La seconde partie, la pragmatique, débute par un rappel de la théorie de l'action : on peut s'interroger sur l'utilité de cette présentation, trop brève pour un domaine aussi vaste ; on en retient l'impression d'une suite d'évidences d'intérêt très limité.

La pragmatique du discours est définie comme étant l'étude des rapports entre les signes et leurs usagers. Deux notions dominent cette partie de l'analyse : le caractère approprié de l'énoncé (« appropriateness ») et l'intentionnalité du locuteur. C'est la dimension illocutoire, qui se définit en termes d'objectifs : quels effets le locuteur désire-t-il que son énoncé produise sur la situation et sur son interlocuteur ? Cette condition est indispensable pour assurer le succès d'un énoncé : « an act of language is successful if a hearer recognizes the intended meaning/reference of the utterance » (p. 198).

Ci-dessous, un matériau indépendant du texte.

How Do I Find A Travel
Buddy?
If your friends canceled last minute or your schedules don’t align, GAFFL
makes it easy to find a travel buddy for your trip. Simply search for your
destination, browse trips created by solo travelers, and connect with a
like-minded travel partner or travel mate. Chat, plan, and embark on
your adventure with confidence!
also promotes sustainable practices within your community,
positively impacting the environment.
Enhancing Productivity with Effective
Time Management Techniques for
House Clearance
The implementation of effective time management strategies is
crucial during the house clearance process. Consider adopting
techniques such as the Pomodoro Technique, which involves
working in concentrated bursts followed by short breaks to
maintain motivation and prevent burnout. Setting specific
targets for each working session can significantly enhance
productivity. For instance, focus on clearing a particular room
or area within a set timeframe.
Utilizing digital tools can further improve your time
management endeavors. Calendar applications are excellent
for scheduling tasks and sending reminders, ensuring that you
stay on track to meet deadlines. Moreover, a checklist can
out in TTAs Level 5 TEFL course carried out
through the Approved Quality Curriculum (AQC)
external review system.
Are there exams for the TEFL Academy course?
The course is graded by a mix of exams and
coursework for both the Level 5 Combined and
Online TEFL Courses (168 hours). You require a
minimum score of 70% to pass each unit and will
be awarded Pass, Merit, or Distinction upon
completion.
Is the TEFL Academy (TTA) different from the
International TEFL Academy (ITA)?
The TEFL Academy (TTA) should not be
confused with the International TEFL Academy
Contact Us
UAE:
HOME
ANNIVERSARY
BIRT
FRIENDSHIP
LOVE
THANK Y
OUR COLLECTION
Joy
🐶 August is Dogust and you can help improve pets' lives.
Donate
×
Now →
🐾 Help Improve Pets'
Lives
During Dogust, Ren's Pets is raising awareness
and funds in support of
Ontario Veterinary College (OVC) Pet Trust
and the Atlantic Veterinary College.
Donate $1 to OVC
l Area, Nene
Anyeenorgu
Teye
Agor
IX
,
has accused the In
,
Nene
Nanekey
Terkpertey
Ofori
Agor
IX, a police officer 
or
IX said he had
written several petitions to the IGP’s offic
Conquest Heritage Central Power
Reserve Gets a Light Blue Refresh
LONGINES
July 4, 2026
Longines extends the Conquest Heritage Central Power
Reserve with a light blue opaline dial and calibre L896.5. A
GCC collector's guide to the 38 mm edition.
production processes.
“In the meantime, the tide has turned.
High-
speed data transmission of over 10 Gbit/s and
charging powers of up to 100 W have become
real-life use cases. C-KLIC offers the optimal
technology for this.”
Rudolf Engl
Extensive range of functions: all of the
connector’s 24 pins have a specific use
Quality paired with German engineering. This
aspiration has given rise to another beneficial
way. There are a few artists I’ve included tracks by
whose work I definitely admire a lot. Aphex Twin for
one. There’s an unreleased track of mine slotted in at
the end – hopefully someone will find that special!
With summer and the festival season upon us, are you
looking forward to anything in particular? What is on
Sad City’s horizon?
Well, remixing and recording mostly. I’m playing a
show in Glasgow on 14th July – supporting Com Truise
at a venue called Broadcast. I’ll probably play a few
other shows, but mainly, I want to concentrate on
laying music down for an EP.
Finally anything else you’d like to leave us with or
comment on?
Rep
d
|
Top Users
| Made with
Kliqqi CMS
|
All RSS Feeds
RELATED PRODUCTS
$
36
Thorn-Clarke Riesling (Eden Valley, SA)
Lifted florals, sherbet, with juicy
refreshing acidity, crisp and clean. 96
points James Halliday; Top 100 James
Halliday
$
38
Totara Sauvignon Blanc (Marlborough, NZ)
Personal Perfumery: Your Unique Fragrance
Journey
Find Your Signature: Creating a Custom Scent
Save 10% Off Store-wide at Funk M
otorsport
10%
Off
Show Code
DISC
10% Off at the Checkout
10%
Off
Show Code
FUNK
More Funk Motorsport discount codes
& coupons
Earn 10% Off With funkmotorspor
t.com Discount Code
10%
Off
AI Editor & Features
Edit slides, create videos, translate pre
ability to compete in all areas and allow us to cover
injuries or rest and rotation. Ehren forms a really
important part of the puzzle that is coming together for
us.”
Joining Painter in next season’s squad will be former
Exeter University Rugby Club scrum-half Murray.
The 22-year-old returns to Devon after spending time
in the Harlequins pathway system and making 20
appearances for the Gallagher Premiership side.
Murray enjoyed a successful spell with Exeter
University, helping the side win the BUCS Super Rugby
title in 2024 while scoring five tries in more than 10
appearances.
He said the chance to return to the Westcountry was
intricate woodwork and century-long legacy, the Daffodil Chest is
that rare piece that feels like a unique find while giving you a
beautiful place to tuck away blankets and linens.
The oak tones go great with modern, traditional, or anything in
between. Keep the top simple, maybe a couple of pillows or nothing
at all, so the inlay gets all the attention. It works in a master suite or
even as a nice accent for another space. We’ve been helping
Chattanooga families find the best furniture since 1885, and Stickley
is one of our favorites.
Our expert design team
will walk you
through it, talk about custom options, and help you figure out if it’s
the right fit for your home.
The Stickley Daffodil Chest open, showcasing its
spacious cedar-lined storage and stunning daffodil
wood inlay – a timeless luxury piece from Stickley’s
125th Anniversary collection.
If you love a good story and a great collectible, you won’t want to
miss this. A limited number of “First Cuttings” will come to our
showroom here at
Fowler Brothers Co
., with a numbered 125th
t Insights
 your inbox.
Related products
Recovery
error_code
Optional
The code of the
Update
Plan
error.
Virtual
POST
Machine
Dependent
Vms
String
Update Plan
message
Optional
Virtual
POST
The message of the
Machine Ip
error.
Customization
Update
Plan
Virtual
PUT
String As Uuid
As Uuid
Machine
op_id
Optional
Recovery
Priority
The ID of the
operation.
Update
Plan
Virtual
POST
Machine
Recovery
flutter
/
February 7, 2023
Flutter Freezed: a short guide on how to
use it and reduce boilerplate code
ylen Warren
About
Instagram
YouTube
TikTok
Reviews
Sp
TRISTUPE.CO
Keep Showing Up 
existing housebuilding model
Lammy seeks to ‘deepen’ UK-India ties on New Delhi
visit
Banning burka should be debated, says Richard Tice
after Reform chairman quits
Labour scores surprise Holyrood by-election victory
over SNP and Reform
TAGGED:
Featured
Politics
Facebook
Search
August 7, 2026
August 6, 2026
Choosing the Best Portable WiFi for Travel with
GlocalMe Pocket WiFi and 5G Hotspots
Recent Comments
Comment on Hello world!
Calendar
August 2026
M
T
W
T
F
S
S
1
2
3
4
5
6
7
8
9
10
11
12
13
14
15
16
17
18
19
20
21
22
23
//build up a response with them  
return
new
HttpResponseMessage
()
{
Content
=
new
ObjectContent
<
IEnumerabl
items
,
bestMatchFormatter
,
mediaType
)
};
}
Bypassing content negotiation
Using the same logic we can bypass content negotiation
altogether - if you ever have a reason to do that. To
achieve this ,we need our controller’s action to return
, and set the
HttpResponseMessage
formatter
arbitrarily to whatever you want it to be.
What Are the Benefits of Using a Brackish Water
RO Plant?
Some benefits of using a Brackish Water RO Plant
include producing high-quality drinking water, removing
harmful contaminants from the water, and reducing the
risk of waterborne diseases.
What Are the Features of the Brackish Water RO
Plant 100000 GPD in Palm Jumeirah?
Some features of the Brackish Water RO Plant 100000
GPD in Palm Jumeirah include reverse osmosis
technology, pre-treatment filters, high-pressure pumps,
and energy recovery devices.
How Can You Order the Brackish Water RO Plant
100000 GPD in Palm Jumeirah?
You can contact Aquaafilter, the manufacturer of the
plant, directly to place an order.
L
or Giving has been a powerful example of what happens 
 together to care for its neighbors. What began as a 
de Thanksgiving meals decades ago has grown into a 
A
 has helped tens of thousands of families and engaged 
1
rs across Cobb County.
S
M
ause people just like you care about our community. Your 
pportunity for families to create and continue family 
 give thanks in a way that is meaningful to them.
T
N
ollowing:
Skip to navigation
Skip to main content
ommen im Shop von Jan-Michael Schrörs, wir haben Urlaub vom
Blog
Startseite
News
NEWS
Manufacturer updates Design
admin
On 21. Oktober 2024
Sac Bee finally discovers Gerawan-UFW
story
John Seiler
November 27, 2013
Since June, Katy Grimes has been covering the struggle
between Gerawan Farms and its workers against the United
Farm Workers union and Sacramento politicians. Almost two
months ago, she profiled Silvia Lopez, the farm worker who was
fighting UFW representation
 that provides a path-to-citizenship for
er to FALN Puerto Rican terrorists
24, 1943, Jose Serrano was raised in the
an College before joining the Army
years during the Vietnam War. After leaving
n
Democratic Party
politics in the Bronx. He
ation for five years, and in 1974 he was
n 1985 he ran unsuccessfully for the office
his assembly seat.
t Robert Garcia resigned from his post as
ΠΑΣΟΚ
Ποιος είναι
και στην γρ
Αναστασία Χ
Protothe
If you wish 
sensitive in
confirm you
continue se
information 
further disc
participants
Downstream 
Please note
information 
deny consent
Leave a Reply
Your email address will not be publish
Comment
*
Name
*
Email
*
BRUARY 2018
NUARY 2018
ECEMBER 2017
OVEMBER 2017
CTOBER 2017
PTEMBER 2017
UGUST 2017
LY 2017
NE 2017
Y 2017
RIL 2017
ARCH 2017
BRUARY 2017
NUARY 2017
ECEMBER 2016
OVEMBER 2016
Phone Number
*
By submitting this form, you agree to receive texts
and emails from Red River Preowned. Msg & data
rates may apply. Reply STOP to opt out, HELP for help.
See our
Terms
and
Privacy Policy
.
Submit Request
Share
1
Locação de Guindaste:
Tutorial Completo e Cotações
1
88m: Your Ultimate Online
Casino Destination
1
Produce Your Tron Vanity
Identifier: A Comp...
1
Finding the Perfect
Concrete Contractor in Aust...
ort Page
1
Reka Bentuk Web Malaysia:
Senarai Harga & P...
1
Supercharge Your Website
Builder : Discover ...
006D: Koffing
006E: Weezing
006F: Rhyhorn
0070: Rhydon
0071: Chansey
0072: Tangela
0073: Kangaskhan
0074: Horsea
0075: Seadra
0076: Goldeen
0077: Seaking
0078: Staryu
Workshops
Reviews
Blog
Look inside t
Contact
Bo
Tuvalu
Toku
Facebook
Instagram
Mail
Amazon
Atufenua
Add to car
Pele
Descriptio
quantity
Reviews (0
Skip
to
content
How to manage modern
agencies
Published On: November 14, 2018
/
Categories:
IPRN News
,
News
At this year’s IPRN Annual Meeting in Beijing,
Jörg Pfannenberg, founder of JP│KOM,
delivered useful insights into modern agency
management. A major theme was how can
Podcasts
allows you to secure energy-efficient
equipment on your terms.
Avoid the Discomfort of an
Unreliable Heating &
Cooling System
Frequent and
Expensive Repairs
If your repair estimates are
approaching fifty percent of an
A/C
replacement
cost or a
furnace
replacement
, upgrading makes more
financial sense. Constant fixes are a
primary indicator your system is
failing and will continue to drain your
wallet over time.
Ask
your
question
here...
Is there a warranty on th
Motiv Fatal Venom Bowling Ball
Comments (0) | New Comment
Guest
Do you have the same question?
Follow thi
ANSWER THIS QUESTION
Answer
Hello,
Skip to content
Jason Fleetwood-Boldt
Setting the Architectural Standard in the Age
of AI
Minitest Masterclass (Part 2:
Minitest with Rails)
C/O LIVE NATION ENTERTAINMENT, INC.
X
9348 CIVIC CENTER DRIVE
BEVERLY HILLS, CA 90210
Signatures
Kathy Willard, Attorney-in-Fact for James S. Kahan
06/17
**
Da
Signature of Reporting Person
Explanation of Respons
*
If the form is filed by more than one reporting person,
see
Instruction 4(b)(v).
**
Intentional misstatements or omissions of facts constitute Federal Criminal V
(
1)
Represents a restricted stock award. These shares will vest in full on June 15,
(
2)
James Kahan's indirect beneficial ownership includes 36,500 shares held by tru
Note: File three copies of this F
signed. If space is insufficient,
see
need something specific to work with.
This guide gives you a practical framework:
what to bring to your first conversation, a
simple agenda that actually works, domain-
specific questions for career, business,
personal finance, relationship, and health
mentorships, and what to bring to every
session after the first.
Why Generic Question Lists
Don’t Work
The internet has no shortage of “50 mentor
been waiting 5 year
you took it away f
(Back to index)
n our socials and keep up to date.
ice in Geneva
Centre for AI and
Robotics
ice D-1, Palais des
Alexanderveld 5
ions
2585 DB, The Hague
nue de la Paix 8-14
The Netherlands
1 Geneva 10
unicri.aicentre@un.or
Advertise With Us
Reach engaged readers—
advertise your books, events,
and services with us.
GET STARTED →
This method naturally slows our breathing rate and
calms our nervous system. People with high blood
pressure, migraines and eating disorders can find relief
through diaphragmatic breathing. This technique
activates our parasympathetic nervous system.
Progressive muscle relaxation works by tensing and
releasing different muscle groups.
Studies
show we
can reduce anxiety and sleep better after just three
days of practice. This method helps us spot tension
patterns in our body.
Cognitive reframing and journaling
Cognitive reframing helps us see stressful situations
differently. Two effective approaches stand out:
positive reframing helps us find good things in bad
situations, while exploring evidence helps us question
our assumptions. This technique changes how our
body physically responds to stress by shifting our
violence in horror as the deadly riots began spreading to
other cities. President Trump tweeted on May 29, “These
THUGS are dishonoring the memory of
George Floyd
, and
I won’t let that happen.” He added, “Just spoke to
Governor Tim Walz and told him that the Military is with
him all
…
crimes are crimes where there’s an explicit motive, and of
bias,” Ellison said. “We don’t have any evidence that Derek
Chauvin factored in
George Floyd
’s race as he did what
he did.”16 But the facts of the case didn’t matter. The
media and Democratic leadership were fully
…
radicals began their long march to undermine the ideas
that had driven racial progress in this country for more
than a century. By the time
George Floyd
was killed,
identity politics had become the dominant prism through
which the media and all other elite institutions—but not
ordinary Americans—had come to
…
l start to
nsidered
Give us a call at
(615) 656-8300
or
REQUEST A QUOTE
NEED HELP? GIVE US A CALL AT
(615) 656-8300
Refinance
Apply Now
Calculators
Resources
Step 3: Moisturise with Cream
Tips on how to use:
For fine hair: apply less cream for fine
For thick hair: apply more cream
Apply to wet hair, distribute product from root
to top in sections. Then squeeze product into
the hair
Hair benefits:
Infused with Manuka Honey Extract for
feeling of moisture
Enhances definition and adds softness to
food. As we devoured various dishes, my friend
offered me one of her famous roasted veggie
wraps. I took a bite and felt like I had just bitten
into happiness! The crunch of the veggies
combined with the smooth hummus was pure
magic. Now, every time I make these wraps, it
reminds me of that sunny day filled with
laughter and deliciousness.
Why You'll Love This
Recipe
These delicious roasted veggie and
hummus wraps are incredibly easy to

Certains aspects de l'ouvrage appellent quelques réserves, et aucun ne provoque l'enthousiasme. L'auteur introduit dès le début un appareil formel peu accessible et particulièrement lourd, pour signaler plus loin qu'il n'est pas entièrement applicable au langage naturel, et que par conséquent on ne poursuivra pas dans cette voie (« we will in future omit fully explicit formulations, in order to avoid overcomplicating this chapter », p. 66). D'autre part, le lecteur a du mal à cerner les limites exactes de cette étude, car une quantité de problèmes sont abordés en chemin pour être aussitôt mis de côté. Alors qu'au départ, on nous prévient qu'on ne s'occupera que du discours d'un seul locuteur et non de dialogue, les exemples donnés dans la seconde partie sont des dialogues. La terminologie utilisée est hautement spécialisée, chaque terme donnant lieu à de longs développements qui manquent parfois de clarté et qui, souvent, paraissent inutilement complexes.

On ne conseillera pas cet ouvrage à ceux qui désirent s'initier à ce domaine d'étude en plein développement : sa lecture dense et difficile ouvre cependant des perspectives intéressantes aux chercheurs qui entreprennent de rapprocher les sciences humaines des sciences exactes.